I had the option of cringing behind my boyfriend’s back or hurrying to get Maximus and Shrapnel out of their restraints. It was a no-brainer. I backed away slowly, but once I reached them, I whirled and yanked, cut, or pried away the last of the silver pinning Maximus and Shrapnel to the stone walls. I glanced over at Szilagyi several times while I worked, but he didn’t move, and those two guns were now pointed at Vlad.
“Why would I kill you quickly when I can take you with me and spread out your torment over years?” Vlad replied in a caressing voice. “I owe you for so many things. My captivity after I became a vampire, smearing my name, your betrayal of Romania to her enemies, your murder of my son, all my people you’ve killed, and finally, your abuse of Leila.”
Then his voice deepened, and those flames licked up his arms. “Though she seems to have recklessly set out on her own quest for vengeance, hasn’t she?”
Vlad glanced at me during that last sentence, and despite the seriousness of the situation, I cringed. That single brief look said loud and clear how furious he was over me coming here, but if he’d waited ten more minutes before attacking, I could’ve snuck Maximus and Shrapnel out without Szilagyi even knowing it!

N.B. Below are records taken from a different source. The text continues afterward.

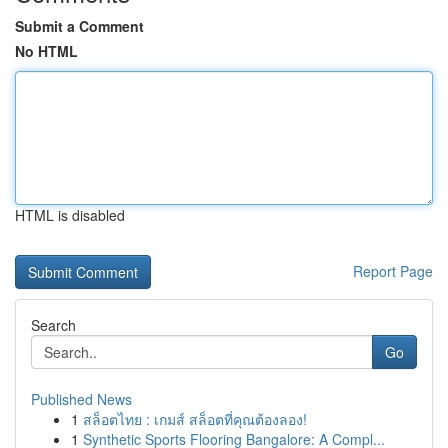
Submit a Comment
No HTML
HTML is disabled
Report Page
Search
Go
Published News
1
สล็อตไทย : เกมส์ สล็อตที่คุณต้องลอง!
1
Synthetic Sports Flooring Bangalore: A Compl...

Szilagyi let out a short laugh as he overheard that. “You might indeed have done so. You’ve shown yourself to be amazingly resourceful, as your presence here and the smell of Rend’s blood on your clothes proves.”

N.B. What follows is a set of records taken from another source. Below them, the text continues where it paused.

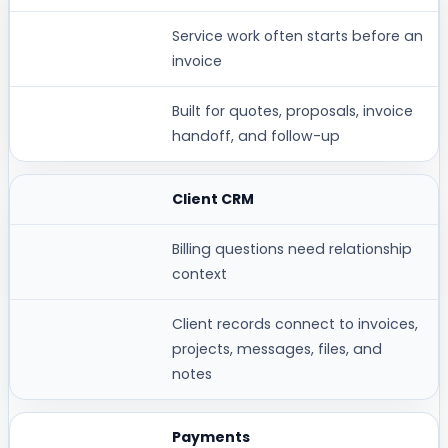
WHY IT MATTERS
Service work often starts before an
invoice
WORKSPACE369 FIT
Built for quotes, proposals, invoice
handoff, and follow-up
Client CRM
Billing questions need relationship
context
Client records connect to invoices,
projects, messages, files, and
notes
Payments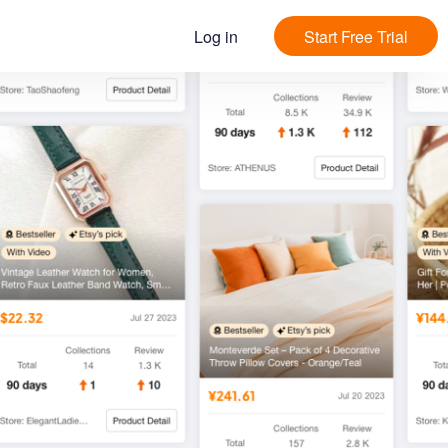
Log in
Start Free Trial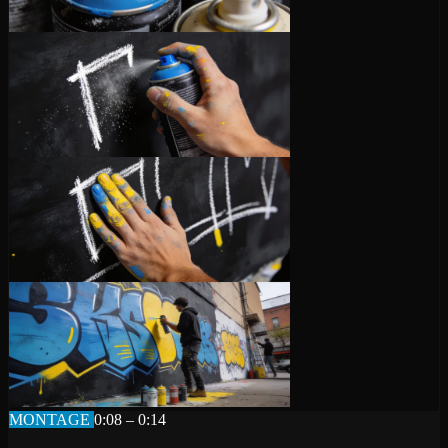
MONTAGE
0:08 – 0:14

Maximus and Shrapnel, now free, flanked Vlad on either side. They were weaponless, but they still managed to exude a palpable form of menace. Maybe it
was because of how their bodies were covered with dried blood and nothing else. Marty stayed by me, his hand sliding toward the knife still strapped to his belt. Vlad’s glance flicked to Maximus, Shrapnel, and Marty in lightning-fast succession before returning to Szilagyi.
“Leave.”
The single word was weighted down with immutable command. Maximus and Shrapnel turned to go, but Marty hesitated. At that, the coffee-skinned vampire picked him up and then leapt out, one meaty hand silencing his protests. Maximus moved as if to grab me, but I snapped a warning whip of electricity at him.
“Don’t even think of it. I’m leaving with Vlad or not at all.”

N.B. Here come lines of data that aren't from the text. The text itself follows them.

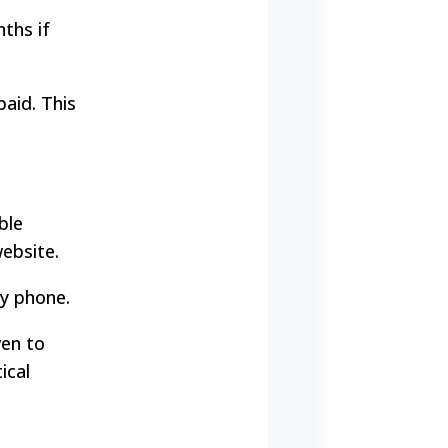
ths if
paid. This
ble
website.
by phone.
ven to
ical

He glanced at Vlad, who gave me another you’re-so-in-for-it glare before jerking his head up. Maximus disappeared out of the pit with a soundless jump and I returned my attention to the standoff between the two remaining vampires.
Vlad smiled at Szilagyi, and that simple baring of teeth managed to be terrifying in its charm. “Now you have only me to contend with, my old enemy. Do you know why? Because I wanted you to remember over the course of the next several agonizing years that you couldn’t best me even when I stood alone.” His gaze dropped to the guns and he let out a short laugh. “Unless you actually believe shooting me will work?”
“No,” Szilagyi said, surprising me as he dropped the guns. Those distinguished features twisted into a mask of hatred. “I know those won’t stop you. Our sire willed something extra into you when he changed you. A remaining part of Cain’s legacy of power. I knew it the first time I saw how unnaturally strong and gifted you were. Tenoch must have already set his plans for death in motion when he changed you and knew he wouldn’t need it anymore.”
I didn’t know what Szilagyi meant, but Vlad did. His smile widened, changing from icily pleasant to genuinely amused.
“Here I’d thought only Mencheres suspected that. Very perceptive of you, but it makes me wonder why you’re not begging for your life if you realize there is no way you can defeat me.”